▶ _Task to carry out_
Restate the listing below word for word, omitting any images.

▶ _Task material_

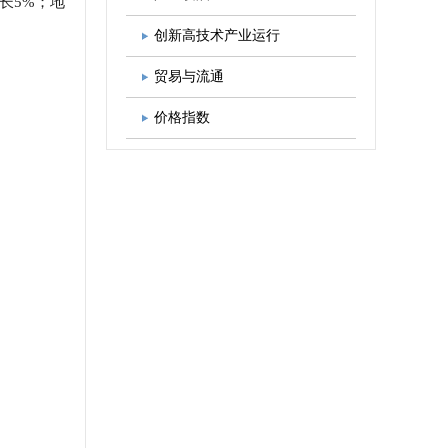
长5%；地
图书出版
学会发展规划
创新高技术产业运行
贸易与流通
价格指数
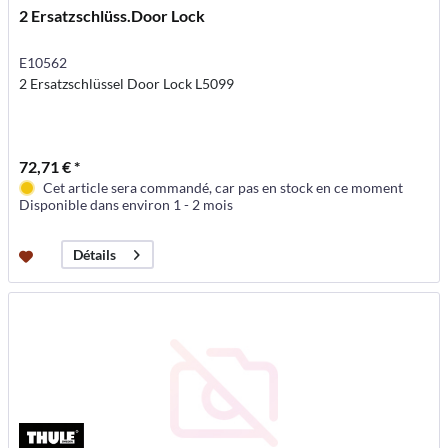
2 Ersatzschlüss.Door Lock
E10562
2 Ersatzschlüssel Door Lock L5099
72,71 € *
Cet article sera commandé, car pas en stock en ce moment
Disponible dans environ 1 - 2 mois
Détails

▶ _Task result_
长5%；地
图书出版
学会发展规划
创新高技术产业运行
贸易与流通
价格指数
2 Ersatzschlüss.Door Lock
E10562
2 Ersatzschlüssel Door Lock L5099
72,71 € *
Cet article sera commandé, car pas en stock en ce moment
Disponible dans environ 1 - 2 mois
Détails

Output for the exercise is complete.